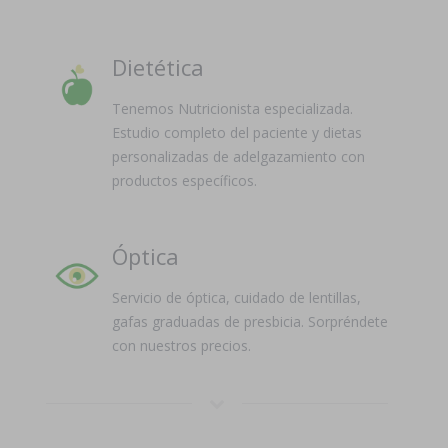
Dietética
Tenemos Nutricionista especializada.
Estudio completo del paciente y dietas
personalizadas de adelgazamiento con
productos específicos.
Óptica
Servicio de óptica, cuidado de lentillas,
gafas graduadas de presbicia. Sorpréndete
con nuestros precios.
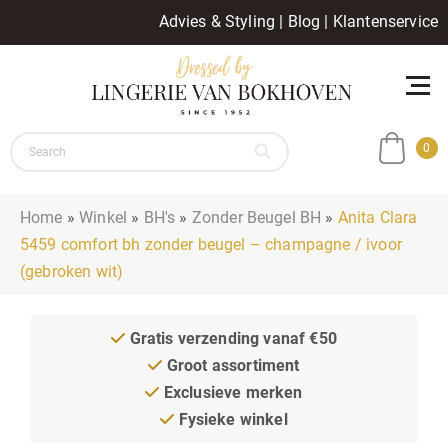
Advies & Styling
|
Blog
|
Klantenservice
0
Home
»
Winkel
»
BH's
»
Zonder Beugel BH
»
Anita Clara
5459 comfort bh zonder beugel – champagne / ivoor
(gebroken wit)
Gratis verzending vanaf €50
Groot assortiment
Exclusieve merken
Fysieke winkel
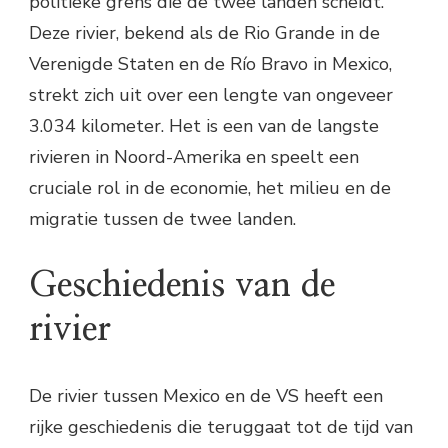
politieke grens die de twee landen scheidt.
Deze rivier, bekend als de Rio Grande in de
Verenigde Staten en de Río Bravo in Mexico,
strekt zich uit over een lengte van ongeveer
3.034 kilometer. Het is een van de langste
rivieren in Noord-Amerika en speelt een
cruciale rol in de economie, het milieu en de
migratie tussen de twee landen.
Geschiedenis van de
rivier
De rivier tussen Mexico en de VS heeft een
rijke geschiedenis die teruggaat tot de tijd van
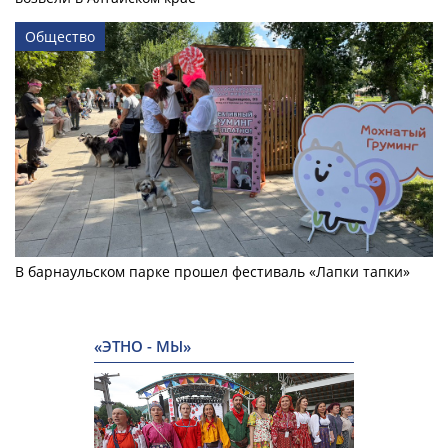
Общество
В барнаульском парке прошел фестиваль «Лапки тапки»
«ЭТНО - МЫ»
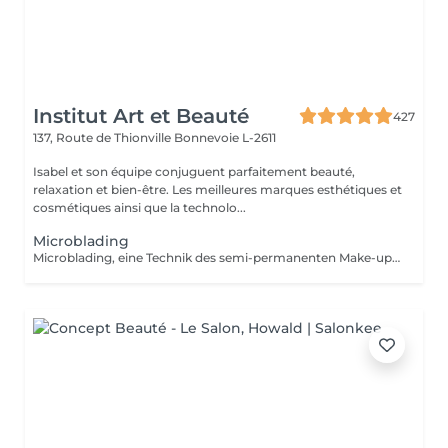
Institut Art et Beauté
427
137, Route de Thionville
Bonnevoie L-2611
Isabel et son équipe conjuguent parfaitement beauté,
relaxation et bien-être. Les meilleures marques esthétiques et
cosmétiques ainsi que la technolo...
Microblading
Microblading, eine Technik des semi-permanenten Make-ups, die Ihren Augenbrauen durch eine Haar-für-Haar-Zeichnung wieder Form, Dichte und Definition verleiht mit einem ultra-natürlichen Ergebnis. Ideal, wenn Ihre Augenbrauen zu dünn, wenig dicht oder unregelmäßig sind. Microblading sorgt für einen strukturierten und harmonischen Blick ganz ohne tägliches Make-up. Sanfte und präzise Technik, hautschonend. Hochwertige Pigmente für ein dauerhaftes Ergebnis. Individuelle Beratung vor jeder Sitzung. Haltbarkeit: 12 bis 18 Monate. Gönnen Sie sich perfekte und elegante Augenbrauen jeden Tag.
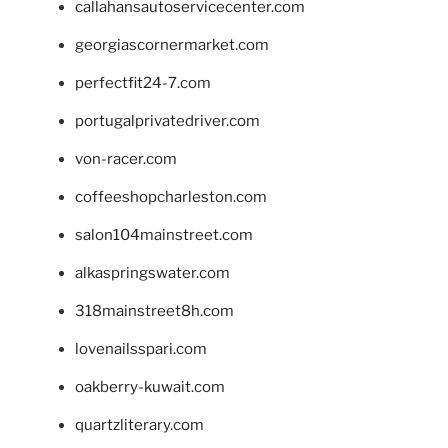
callahansautoservicecenter.com
georgiascornermarket.com
perfectfit24-7.com
portugalprivatedriver.com
von-racer.com
coffeeshopcharleston.com
salon104mainstreet.com
alkaspringswater.com
318mainstreet8h.com
lovenailsspari.com
oakberry-kuwait.com
quartzliterary.com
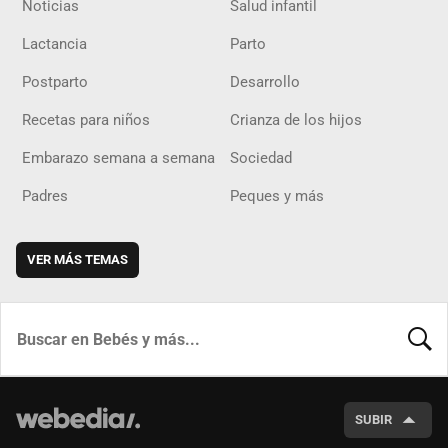
Noticias
Salud infantil
Lactancia
Parto
Postparto
Desarrollo
Recetas para niños
Crianza de los hijos
Embarazo semana a semana
Sociedad
Padres
Peques y más
VER MÁS TEMAS
BUSCA
SUBIR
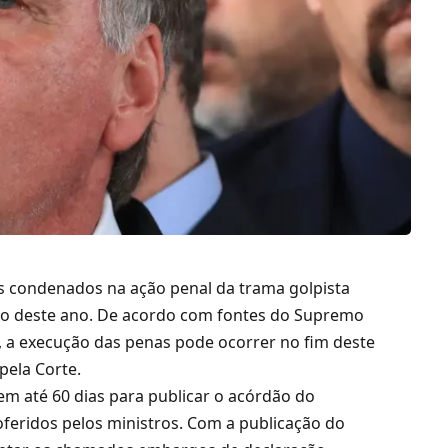
dos condenados na ação penal da trama golpista
o deste ano. De acordo com fontes do Supremo
il, a execução das penas pode ocorrer no fim deste
pela Corte.
m até 60 dias para publicar o acórdão do
eridos pelos ministros. Com a publicação do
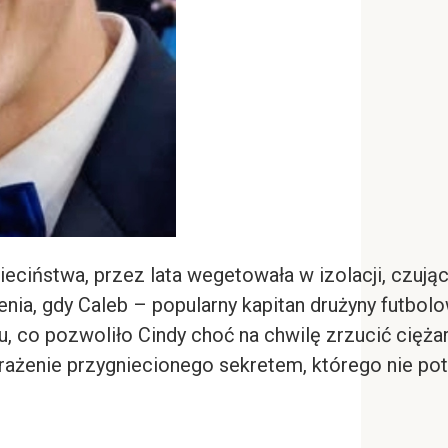
ciństwa, przez lata wegetowała w izolacji, czując,
enia, gdy Caleb – popularny kapitan drużyny futbolo
u, co pozwoliło Cindy choć na chwilę zrzucić cięż
rażenie przygniecionego sekretem, którego nie potr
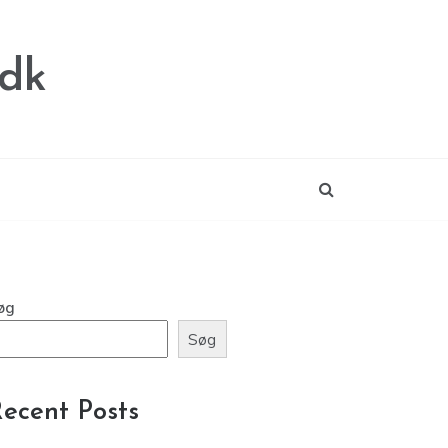
.dk
øg
Søg
ecent Posts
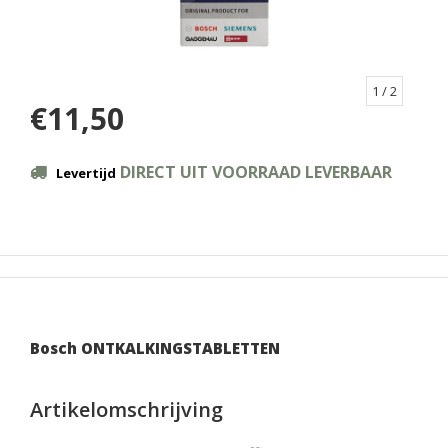
1
/ 2
€11,50
DIRECT UIT VOORRAAD LEVERBAAR
Levertijd
Bosch ONTKALKINGSTABLETTEN
Artikelomschrijving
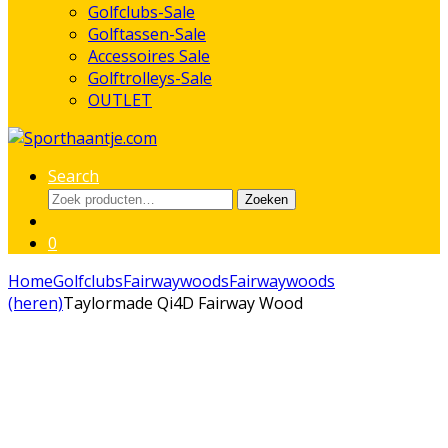
Golfclubs-Sale
Golftassen-Sale
Accessoires Sale
Golftrolleys-Sale
OUTLET
Search
Zoeken
Zoeken
naar:
0
Home
Golfclubs
Fairwaywoods
Fairwaywoods
(heren)
Taylormade Qi4D Fairway Wood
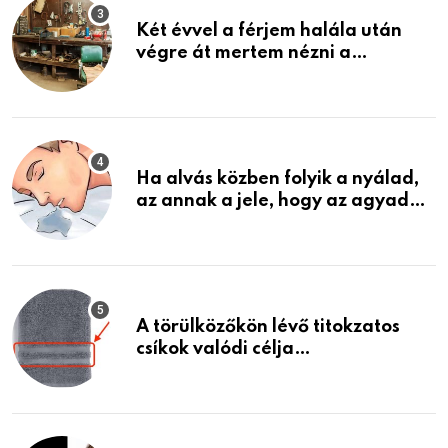
Két évvel a férjem halála után
végre át mertem nézni a
garázsban lévő holmiját – amit
találtam, megváltoztatta az
életemet
Ha alvás közben folyik a nyálad,
az annak a jele, hogy az agyad…
A törülközőkön lévő titokzatos
csíkok valódi célja…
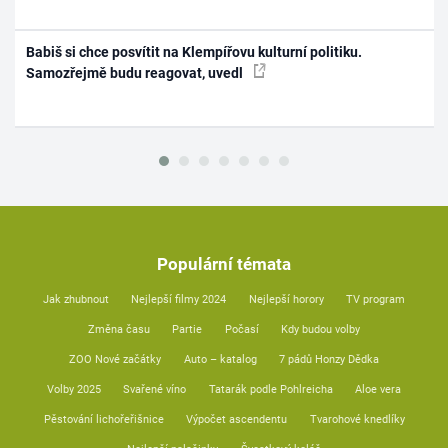
Babiš si chce posvítit na Klempířovu kulturní politiku.
Samozřejmě budu reagovat, uvedl
Populární témata
Jak zhubnout
Nejlepší filmy 2024
Nejlepší horory
TV program
Změna času
Partie
Počasí
Kdy budou volby
ZOO Nové začátky
Auto – katalog
7 pádů Honzy Dědka
Volby 2025
Svařené víno
Tatarák podle Pohlreicha
Aloe vera
Pěstování lichořeřišnice
Výpočet ascendentu
Tvarohové knedlíky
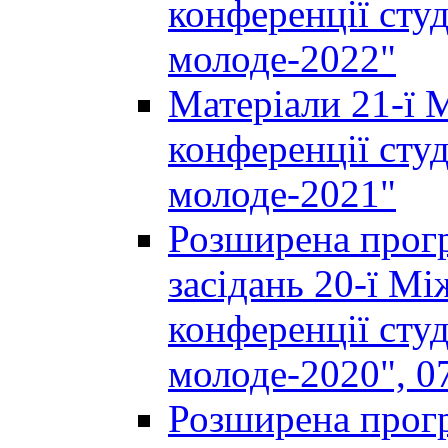
конференції студ
молоде-2022"
Матеріали 21-ї 
конференції студ
молоде-2021"
Розширена прогр
засідань 20-ї М
конференції студ
молоде-2020", 07
Розширена прогр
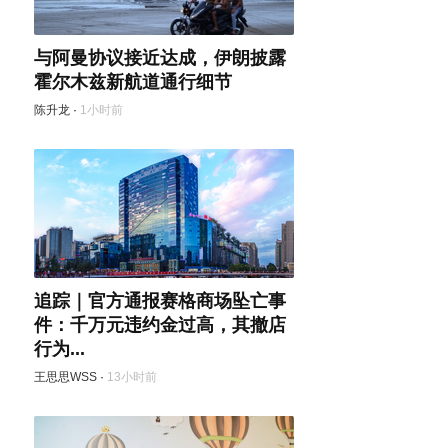
与阿曼协议接近达成，伊朗披露
霍尔木兹新航道通行细节
陈升龙
·
1小时前
追踪｜官方通报赛格商场坠亡事
件：千万元违约金过高，其撤店
行为...
王思思WSS
·
13小时前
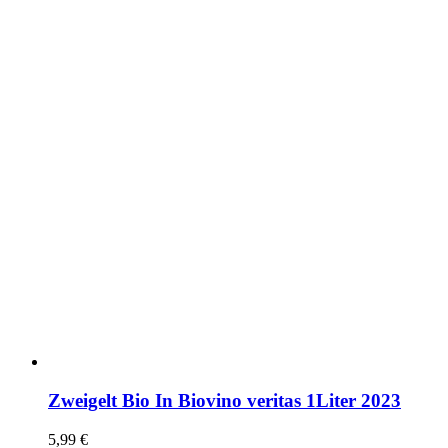
Zweigelt Bio In Biovino veritas 1Liter 2023
5,99
€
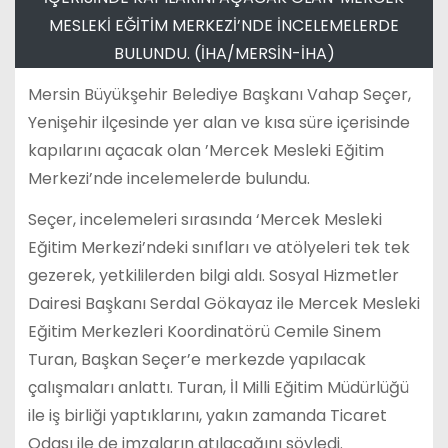
MESLEKİ EĞİTİM MERKEZİ’NDE İNCELEMELERDE
BULUNDU. (İHA/MERSİN-İHA)
Mersin Büyükşehir Belediye Başkanı Vahap Seçer,
Yenişehir ilçesinde yer alan ve kısa süre içerisinde
kapılarını açacak olan ’Mercek Mesleki Eğitim
Merkezi’nde incelemelerde bulundu.
Seçer, incelemeleri sırasında ‘Mercek Mesleki
Eğitim Merkezi’ndeki sınıfları ve atölyeleri tek tek
gezerek, yetkililerden bilgi aldı. Sosyal Hizmetler
Dairesi Başkanı Serdal Gökayaz ile Mercek Mesleki
Eğitim Merkezleri Koordinatörü Cemile Sinem
Turan, Başkan Seçer’e merkezde yapılacak
çalışmaları anlattı. Turan, İl Milli Eğitim Müdürlüğü
ile iş birliği yaptıklarını, yakın zamanda Ticaret
Odası ile de imzaların atılacağını söyledi.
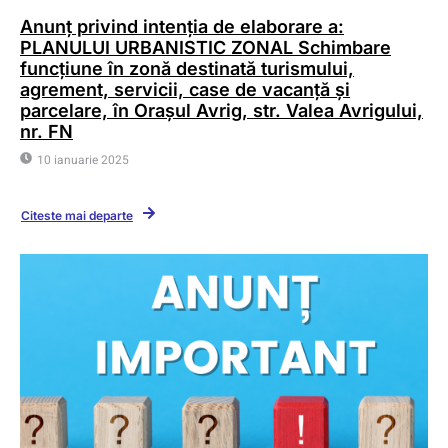
Anunț privind intenția de elaborare a:
PLANULUI URBANISTIC ZONAL Schimbare
funcțiune în zonă destinată turismului,
agrement, servicii, case de vacanță și
parcelare, în Orașul Avrig, str. Valea Avrigului,
nr. FN
10 ianuarie 2025
Citeste mai departe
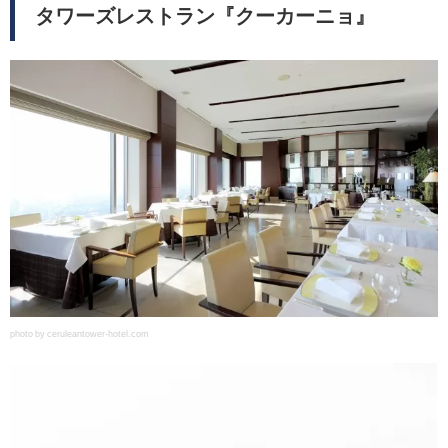
タワーズレストラン『クーカーニョ』
photo by ceruleantower-hotel.com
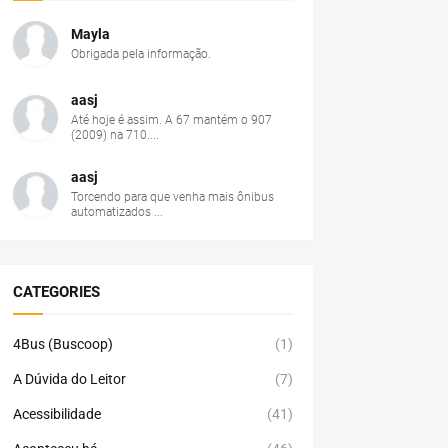
Mayla
Obrigada pela informação.
aasj
Até hoje é assim. A 67 mantém o 907
(2009) na 710....
aasj
Torcendo para que venha mais ônibus
automatizados ...
CATEGORIES
4Bus (Buscoop)
(1)
A Dúvida do Leitor
(7)
Acessibilidade
(41)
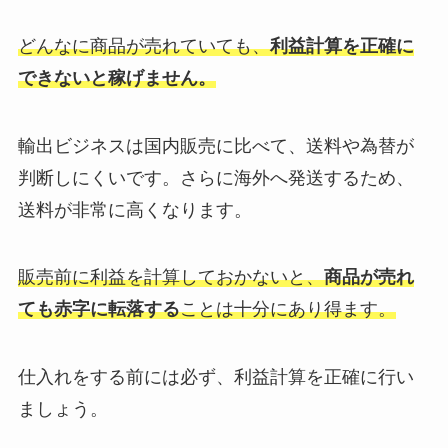
どんなに商品が売れていても、
利益計算を正確に
できないと稼げません。
輸出ビジネスは国内販売に比べて、送料や為替が
判断しにくいです。さらに海外へ発送するため、
送料が非常に高くなります。
販売前に利益を計算しておかないと、
商品が売れ
ても赤字に転落する
ことは十分にあり得ます。
仕入れをする前には必ず、利益計算を正確に行い
ましょう。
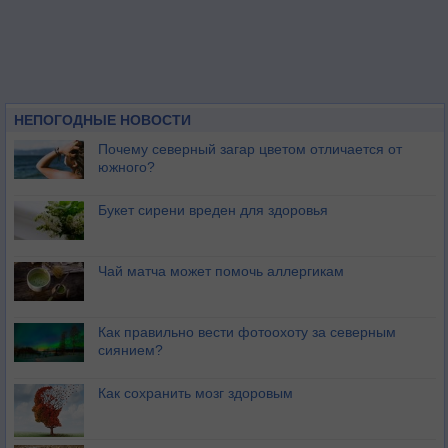
НЕПОГОДНЫЕ НОВОСТИ
Почему северный загар цветом отличается от
южного?
Букет сирени вреден для здоровья
Чай матча может помочь аллергикам
Как правильно вести фотоохоту за северным
сиянием?
Как сохранить мозг здоровым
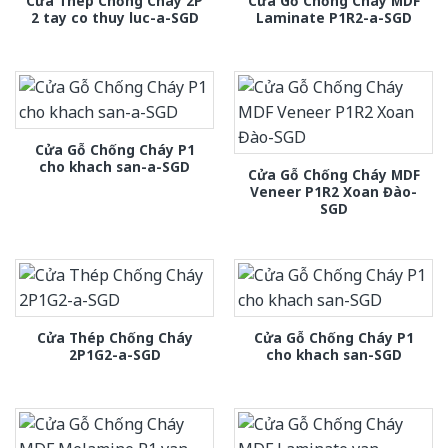
Cửa Thép Chống Cháy 2P
Cửa Gỗ Chống Cháy MDF
2 tay co thuy luc-a-SGD
Laminate P1R2-a-SGD
Cửa Gỗ Chống Cháy P1
cho khach san-a-SGD
Cửa Gỗ Chống Cháy MDF
Veneer P1R2 Xoan Đào-
SGD
Cửa Thép Chống Cháy
Cửa Gỗ Chống Cháy P1
2P1G2-a-SGD
cho khach san-SGD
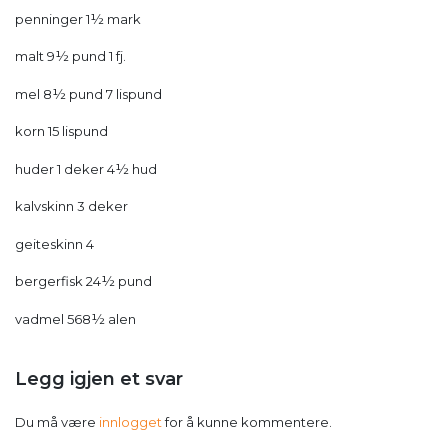
penninger 1½ mark
malt 9½ pund 1 fj.
mel 8½ pund 7 lispund
korn 15 lispund
huder 1 deker 4½ hud
kalvskinn 3 deker
geiteskinn 4
bergerfisk 24½ pund
vadmel 568½ alen
Legg igjen et svar
Du må være
innlogget
for å kunne kommentere.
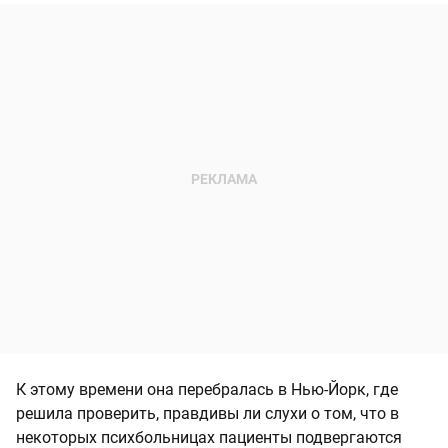
К этому времени она перебралась в Нью-Йорк, где
решила проверить, правдивы ли слухи о том, что в
некоторых психбольницах пациенты подвергаются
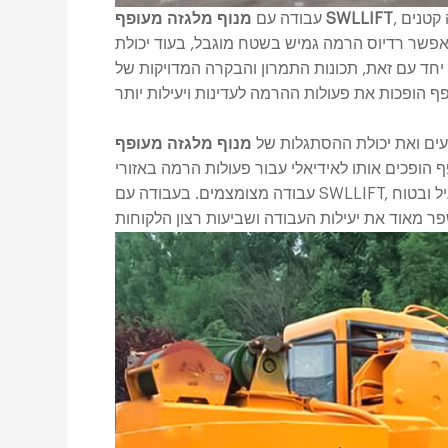
, הלקוח הבריטי פתר בהצלחה את בעיית ההרמה באזורי עבודה קטנים
מנוף מלגזה מעופף SWLLIFT
עבודה עם
אפשר רדיוס הרמה גמיש בשטח מוגבל, בעוד יכולת
ד עם זאת, תכונות התמרון והבקרה המדויקות של
עים ואת יכולת ההסתגלות של
ופכים אותו לאידיאלי עבור פעולות הרמה באזורי
עבודה מצומצמים. בעבודה עם SWLLIFT, מנוף הזרוע המעופף של המלגזה מספק פתרון הרמה יעיל ובטוח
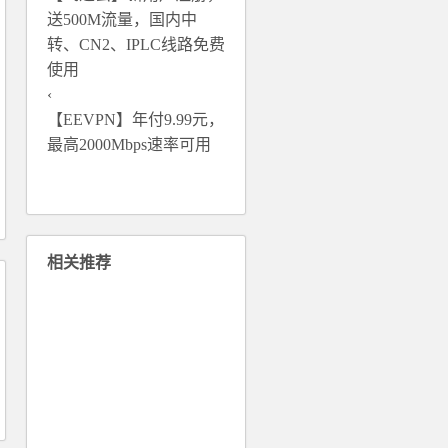
送500M流量，国内中
转、CN2、IPLC线路免费
使用
【EEVPN】年付9.99元，
最高2000Mbps速率可用
相关推荐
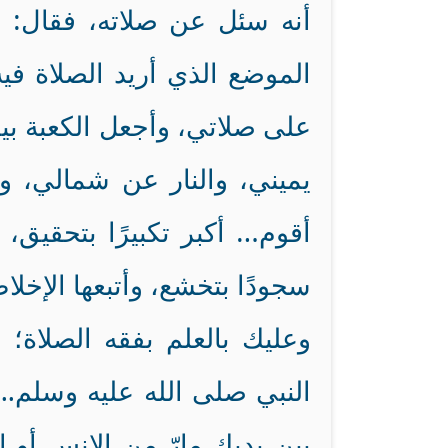
أنه سئل عن صلاته، فقال: (
الموضع الذي أريد الصلاة في
على صلاتي، وأجعل الكعبة ب
يميني، والنار عن شمالي، و
أقوم… أكبر تكبيرًا بتحقيق، 
سجودًا بتخشع، وأتبعها الإخلاص
وعليك بالعلم بفقه الصلاة؛ 
النبي صلى الله عليه وسلم..
بين يديك مارّ من الإنس أو 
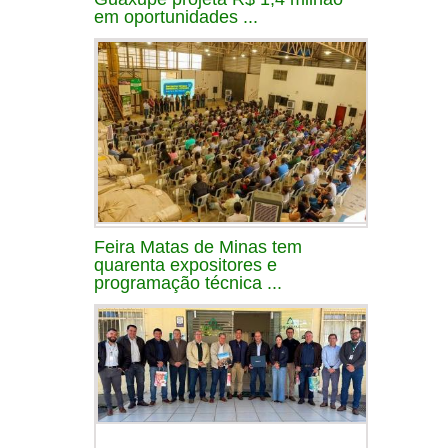
em oportunidades ...
Feira Matas de Minas tem
quarenta expositores e
programação técnica ...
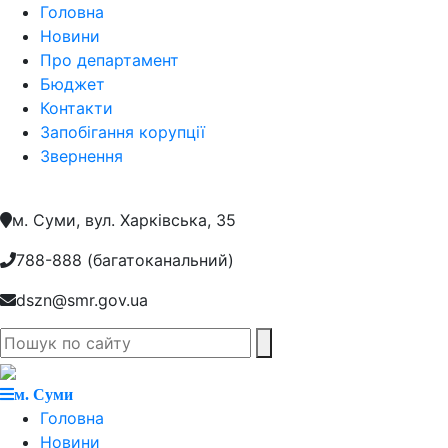
Головна
Новини
Про департамент
Бюджет
Контакти
Запобігання корупції
Звернення
м. Суми, вул. Харкiвська, 35
788-888 (багатоканальний)
dszn@smr.gov.ua
м. Суми
Головна
Новини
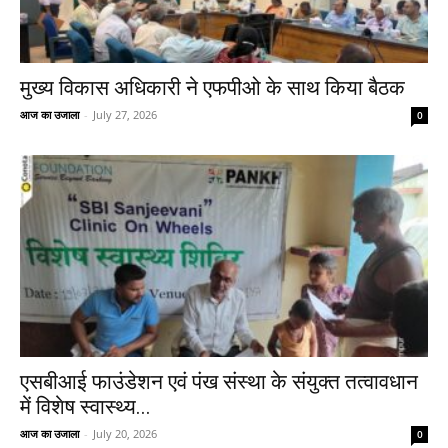
मुख्य विकास अधिकारी ने एफपीओ के साथ किया बैठक
आज का उजाला
-
July 27, 2026
0
एसबीआई फाउंडेशन एवं पंख संस्था के संयुक्त तत्वावधान
में विशेष स्वास्थ्य...
आज का उजाला
-
July 20, 2026
0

• • • • • • •

REQUIRED ACTION
Only the lines from the one with "Feira Matas de Minas tem" through the final line of the entries belong in the answer, set down exactly, with both ends included and no pictures.

YOUR RESPONSE
Feira Matas de Minas tem
quarenta expositores e
programação técnica ...
Головна
Новини
Про департамент
Бюджет
Контакти
Запобігання корупції
Звернення
м. Суми, вул. Харкiвська, 35
788-888 (багатоканальний)
dszn@smr.gov.ua
м. Суми
Головна
Новини
मुख्य विकास अधिकारी ने एफपीओ के साथ किया बैठक
आज का उजाला
-
July 27, 2026
0
एसबीआई फाउंडेशन एवं पंख संस्था के संयुक्त तत्वावधान
में विशेष स्वास्थ्य...
आज का उजाला
-
July 20, 2026
0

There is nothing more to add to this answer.